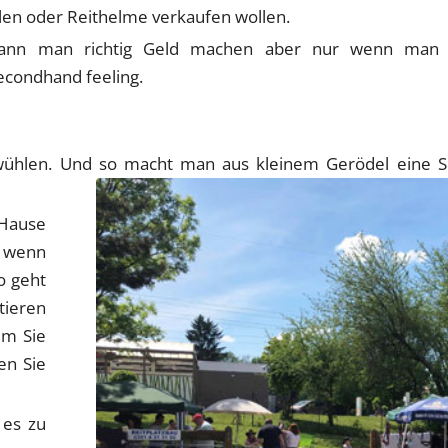
illen oder Reithelme verkaufen wollen.
kann man richtig Geld machen aber nur wenn man sie
econdhand feeling.
u wühlen. Und so macht man aus kleinem Gerödel eine S
 Hause
r wenn
o geht
tieren
em Sie
en Sie
 es zu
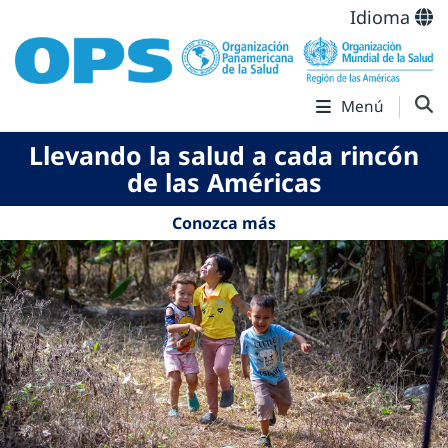
Idioma
Menú
Llevando la salud a cada rincón
de las Américas
Conozca más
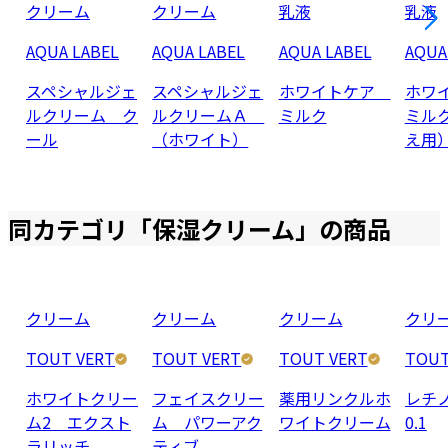
クリーム
クリーム
乳液
乳液
AQUA LABEL
AQUA LABEL
AQUA LABEL
AQUA
スペシャルジェ
スペシャルジェ
ホワイトケア
ホワ
ルクリーム ク
ルクリームＡ
ミルク
ミル
ール
（ホワイト）
え用
同カテゴリ「
保湿クリーム
」の商品
クリーム
クリーム
クリーム
クリ
TOUT VERT
TOUT VERT
TOUT VERT
TOUT
ホワイトクリー
フェイスクリー
薬用リンクルホ
レチ
ム2 エクスト
ム パワーアク
ワイトクリーム
0.1
ラリッチ
ティブ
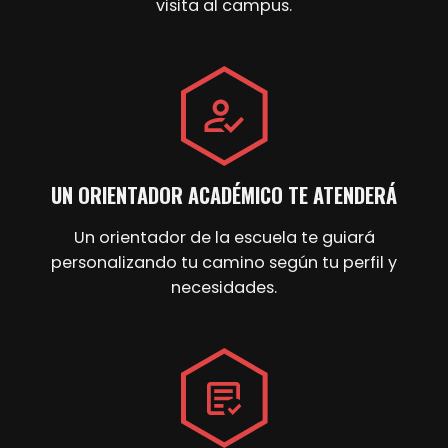
visita al campus.
UN ORIENTADOR ACADÉMICO TE ATENDERÁ
Un orientador de la escuela te guiará
personalizando tu camino según tu perfil y
necesidades.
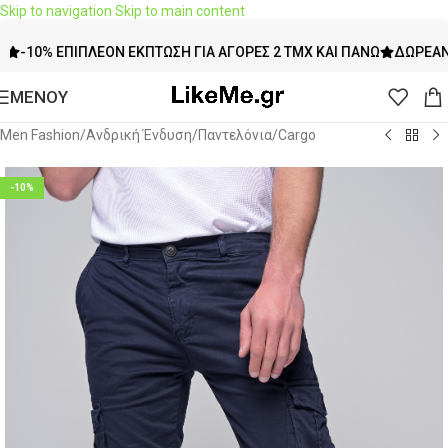
Skip to navigation
Skip to main content
10% ΕΠΙΠΛΈΟΝ ΈΚΠΤΩΣΗ ΓΙΑ ΑΓΟΡΈΣ 2 ΤΜΧ ΚΑΙ ΠΆΝΩ
ΔΩΡΕΆΝ ΜΕΤ
ΜΕΝΟΥ
Men Fashion
/
Ανδρική Ένδυση
/
Παντελόνια
/
Cargo
-10%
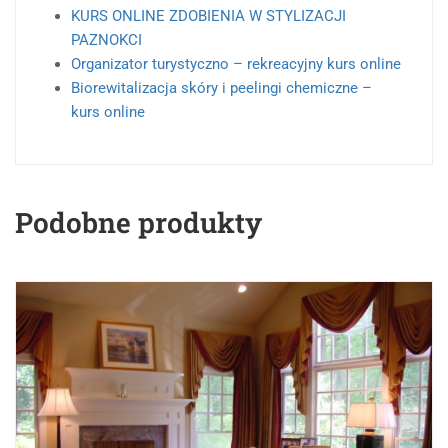
KURS ONLINE ZDOBIENIA W STYLIZACJI
PAZNOKCI
Organizator turystyczno – rekreacyjny kurs online
Biorewitalizacja skóry i peelingi chemiczne –
kurs online
Podobne produkty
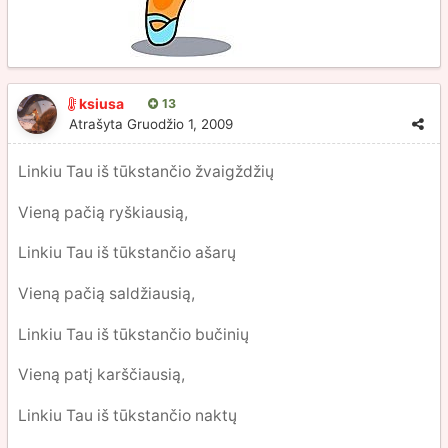
ksiusa
13
Atrašyta
Gruodžio 1, 2009
Linkiu Tau iš tūkstančio žvaigždžių
Vieną pačią ryškiausią,
Linkiu Tau iš tūkstančio ašarų
Vieną pačią saldžiausią,
Linkiu Tau iš tūkstančio bučinių
Vieną patį karščiausią,
Linkiu Tau iš tūkstančio naktų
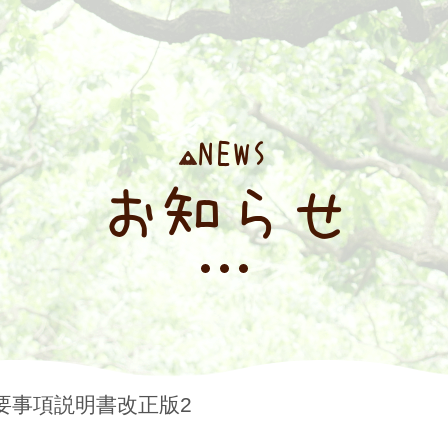
NEWS
お知らせ
要事項説明書改正版2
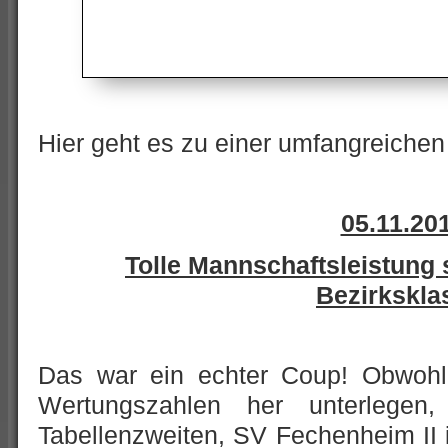
Hier geht es zu einer umfangreiche
05.11.20
Tolle Mannschaftsleistung 
Bezirkskl
Das war ein echter Coup!
Obwohl
Wertungszahlen her unterlegen,
Tabellenzweiten, SV Fechenheim II i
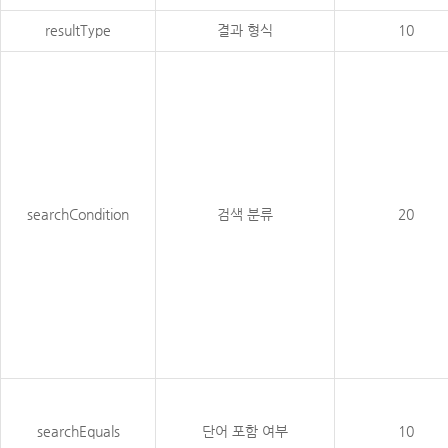
resultType
결과 형식
10
searchCondition
검색 분류
20
searchEquals
단어 포함 여부
10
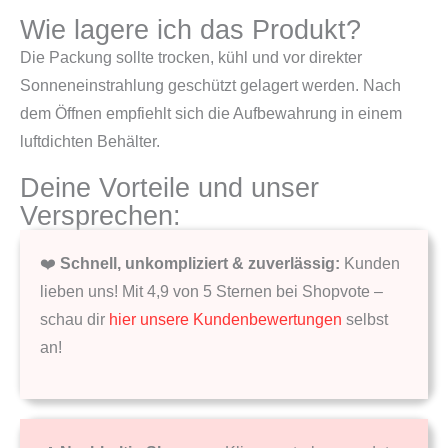
Wie lagere ich das Produkt?
Die Packung sollte trocken, kühl und vor direkter
Sonneneinstrahlung geschützt gelagert werden. Nach
dem Öffnen empfiehlt sich die Aufbewahrung in einem
luftdichten Behälter.
Deine Vorteile und unser
Versprechen:
❤️
Schnell, unkompliziert & zuverlässig:
Kunden
lieben uns! Mit 4,9 von 5 Sternen bei Shopvote –
schau dir
hier unsere Kundenbewertungen
selbst
an!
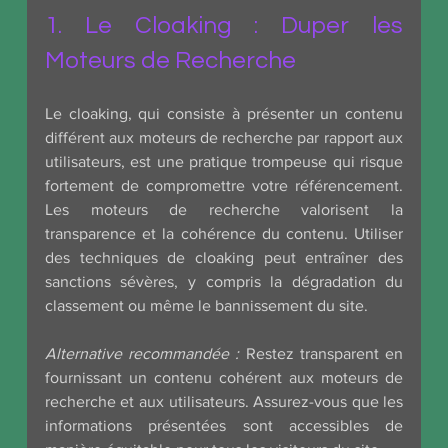
1. Le Cloaking : Duper les 
Moteurs de Recherche
Le cloaking, qui consiste à présenter un contenu 
différent aux moteurs de recherche par rapport aux 
utilisateurs, est une pratique trompeuse qui risque 
fortement de compromettre votre référencement. 
Les moteurs de recherche valorisent la 
transparence et la cohérence du contenu. Utiliser 
des techniques de cloaking peut entraîner des 
sanctions sévères, y compris la dégradation du 
classement ou même le bannissement du site.
Alternative recommandée :
 Restez transparent en 
fournissant un contenu cohérent aux moteurs de 
recherche et aux utilisateurs. Assurez-vous que les 
informations présentées sont accessibles de 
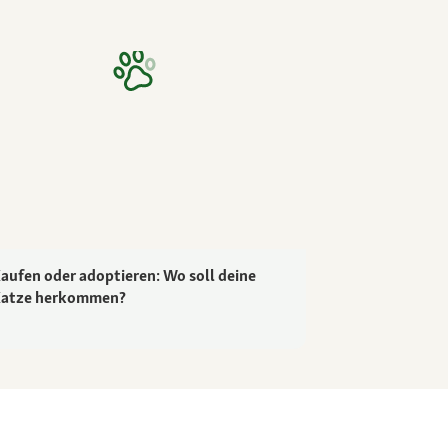
aufen oder adoptieren: Wo soll deine
atze herkommen?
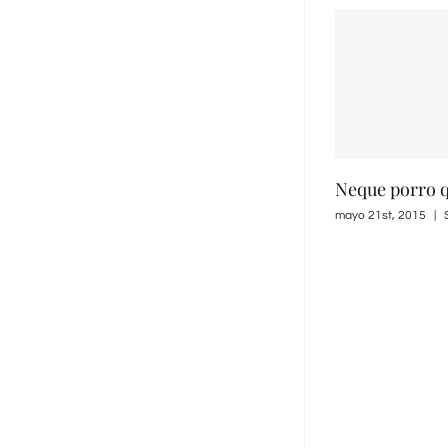
Neque porro 
mayo 21st, 2015
|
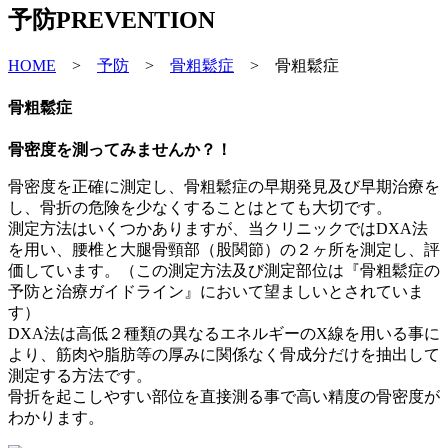
予防
PREVENTION
HOME
>
予防
>
骨粗鬆症
>
骨粗鬆症
骨粗鬆症
骨密度を測ってみませんか？！
骨密度を正確に測定し、骨粗鬆症の早期発見及び早期治療を
し、骨折の危険を少なくすることはとても大切です。
測定方法はいくつかありますが、当クリニックではDXA法
を用い、腰椎と大腿骨頸部（股関節）の２ヶ所を測定し、評
価しています。（この測定方法及び測定部位は『骨粗鬆症の
予防と治療ガイドライン』において望ましいとされていま
す）
DXA法は高低２種類の異なるエネルギーのX線を用いる事に
より、筋肉や脂肪等の厚みに関係なく骨成分だけを抽出して
測定する方法です。
骨折を起こしやすい部位を直接測る事で高い精度の骨密度が
わかります。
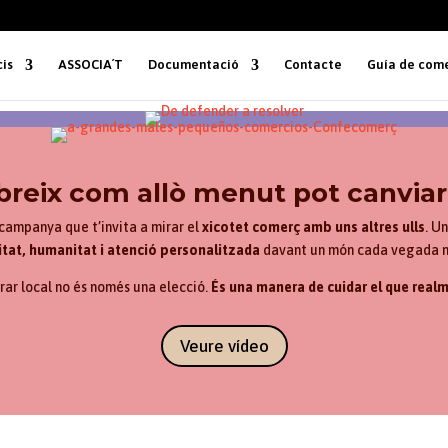
cis
ASSOCIA´T
Documentació
Contacte
Guía de come
reix com allò menut pot canviar
 campanya que t’invita a mirar el
xicotet comerç amb uns altres ulls
. U
itat, humanitat i atenció personalitzada
davant un món cada vegada mé
ar local no és només una elecció.
És una manera de cuidar el que real
Veure vídeo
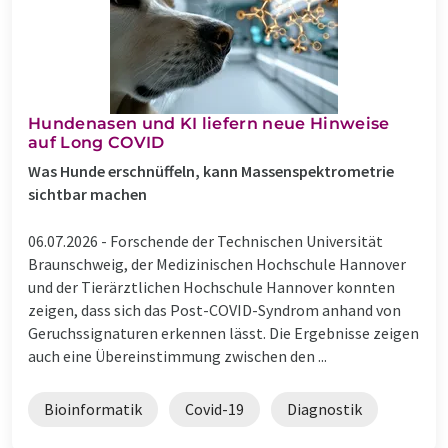
Hundenasen und KI liefern neue Hinweise
auf Long COVID
Was Hunde erschnüffeln, kann Massenspektrometrie
sichtbar machen
06.07.2026 -
Forschende der Technischen Universität
Braunschweig, der Medizinischen Hochschule Hannover
und der Tierärztlichen Hochschule Hannover konnten
zeigen, dass sich das Post-COVID-Syndrom anhand von
Geruchssignaturen erkennen lässt. Die Ergebnisse zeigen
auch eine Übereinstimmung zwischen den ...
Bioinformatik
Covid-19
Diagnostik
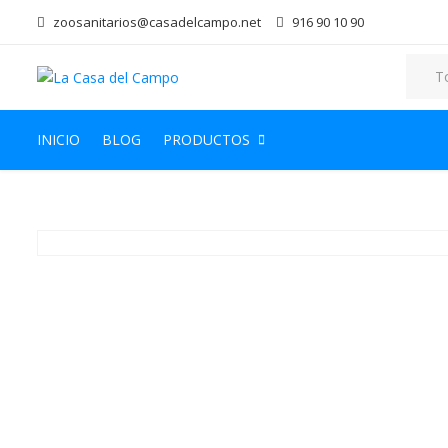
zoosanitarios@casadelcampo.net
916 90 10 90
INICIO
BLOG
PRODUCTOS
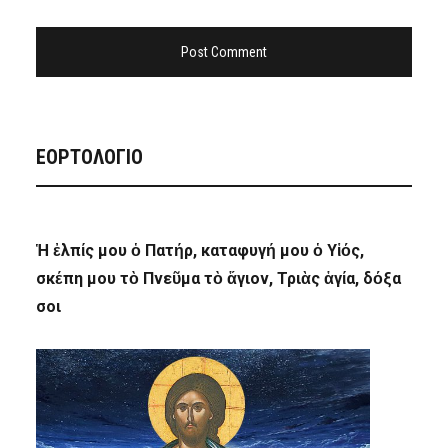
ΕΟΡΤΟΛΟΓΙΟ
Ἡ ἐλπίς μου ὁ Πατήρ, καταφυγή μου ὁ Υἱός,
σκέπη μου τὸ Πνεῦμα τὸ ἅγιον, Τριὰς ἁγία, δόξα
σοι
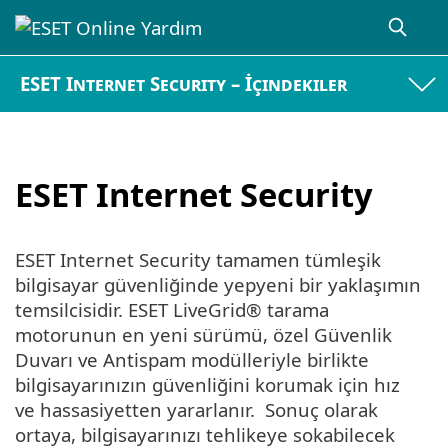
ESET Internet Security – İçindekiler
ESET Internet Security
ESET Internet Security tamamen tümleşik
bilgisayar güvenliğinde yepyeni bir yaklaşımın
temsilcisidir. ESET LiveGrid® tarama
motorunun en yeni sürümü, özel Güvenlik
Duvarı ve Antispam modülleriyle birlikte
bilgisayarınızın güvenliğini korumak için hız
ve hassasiyetten yararlanır. Sonuç olarak
ortaya, bilgisayarınızı tehlikeye sokabilecek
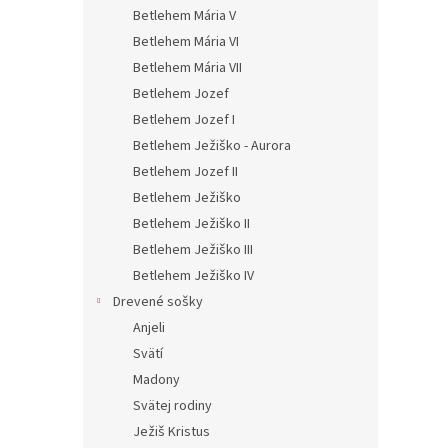
Betlehem Mária V
Betlehem Mária VI
Betlehem Mária VII
Betlehem Jozef
Betlehem Jozef I
Betlehem Ježiško - Aurora
Betlehem Jozef II
Betlehem Ježiško
Betlehem Ježiško II
Betlehem Ježiško III
Betlehem Ježiško IV
Drevené sošky
Anjeli
Svätí
Madony
Svätej rodiny
Ježiš Kristus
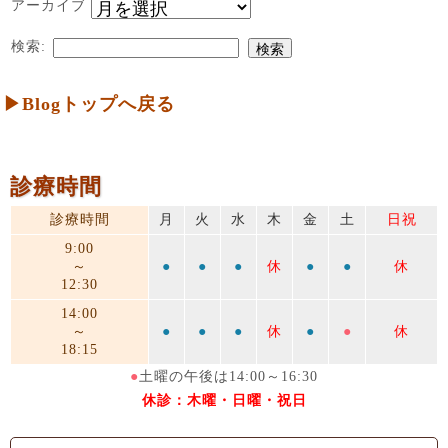
アーカイブ
検索:
▶Blogトップへ戻る
診療時間
診療時間
月
火
水
木
金
土
日祝
9:00
～
●
●
●
休
●
●
休
12:30
14:00
～
●
●
●
休
●
●
休
18:15
●
土曜の午後は14:00～16:30
休診：木曜・日曜・祝日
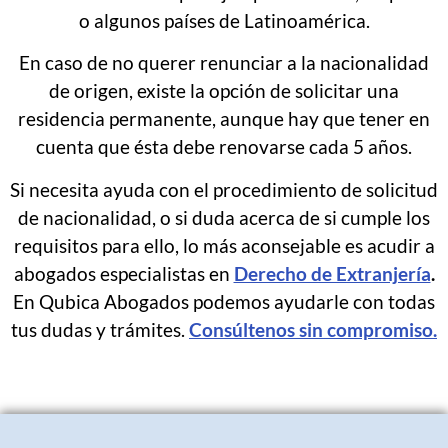
o algunos países de Latinoamérica.
En caso de no querer renunciar a la nacionalidad
de origen, existe la opción de solicitar una
residencia permanente, aunque hay que tener en
cuenta que ésta debe renovarse cada 5 años.
Si necesita ayuda con el procedimiento de solicitud
de nacionalidad, o si duda acerca de si cumple los
requisitos para ello, lo más aconsejable es acudir a
abogados especialistas en
Derecho de Extranjería
.
En Qubica Abogados podemos ayudarle con todas
tus dudas y trámites.
Consúltenos sin compromiso.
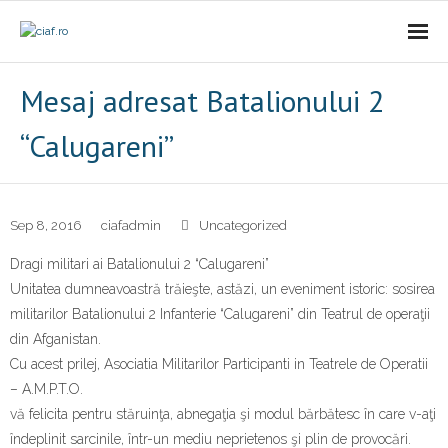
Acasa
Mesaj adresat Batalionului 2
CIAf
“Calugareni”
- Prezentare
- Misiune
Sep 8, 2016
ciafadmin
Uncategorized
Dragi militari ai Batalionului 2 “Calugareni”
- Cariere
Unitatea dumneavoastră trăieşte, astăzi, un eveniment istoric: sosirea
militarilor Batalionului 2 Infanterie “Calugareni” din Teatrul de operaţii
- Comunicat
din Afganistan.
Firme incubate
Cu acest prilej, Asociatia Militarilor Participanti in Teatrele de Operatii
– A.M.P.T.O.
SAL
vă felicita pentru stăruinţa, abnegaţia şi modul bărbătesc în care v-aţi
îndeplinit sarcinile, într-un mediu neprietenos şi plin de provocări.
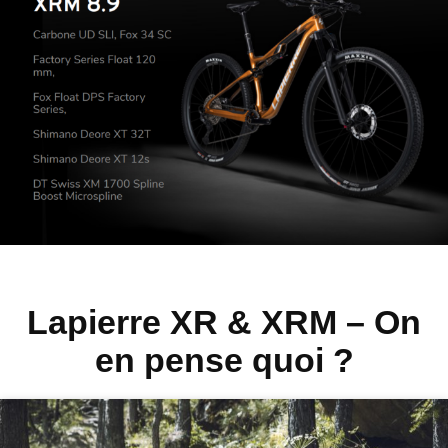
Lapierre XR & XRM – On
en pense quoi ?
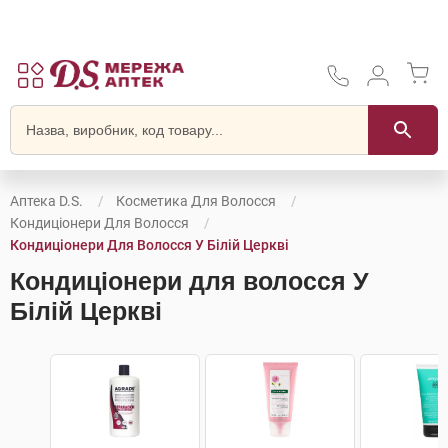
Аптека D.S.
Косметика Для Волосся
Кондиціонери Для Волосся
Кондиціонери Для Волосся У Білій Церкві
Кондиціонери для волосся У
Білій Церкві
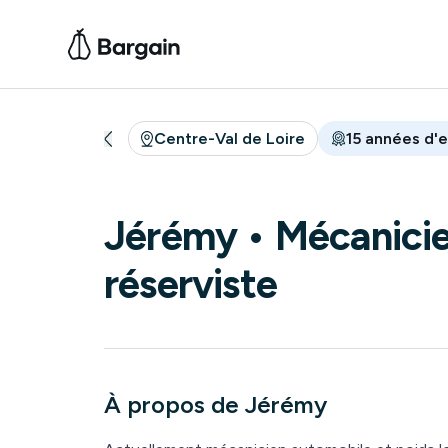
Centre-Val de Loire
15
années
d'e
Jérémy
• Mécanici
réserviste
À propos de
Jérémy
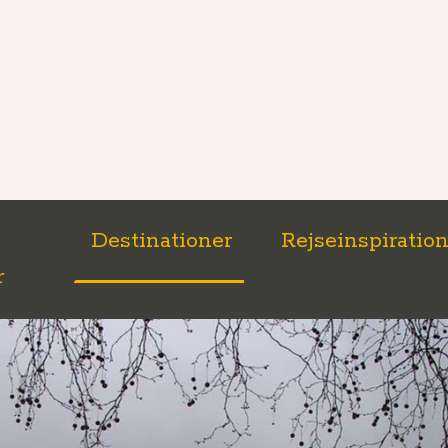
Destinationer
Rejseinspiratio
r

Exercise description – Filter the entries above and return only the lines holding "cada".

Finished task –
Llevando la salud a cada rincón
davant un món cada vegada mé
cuenta que ésta debe renovarse cada 5 años.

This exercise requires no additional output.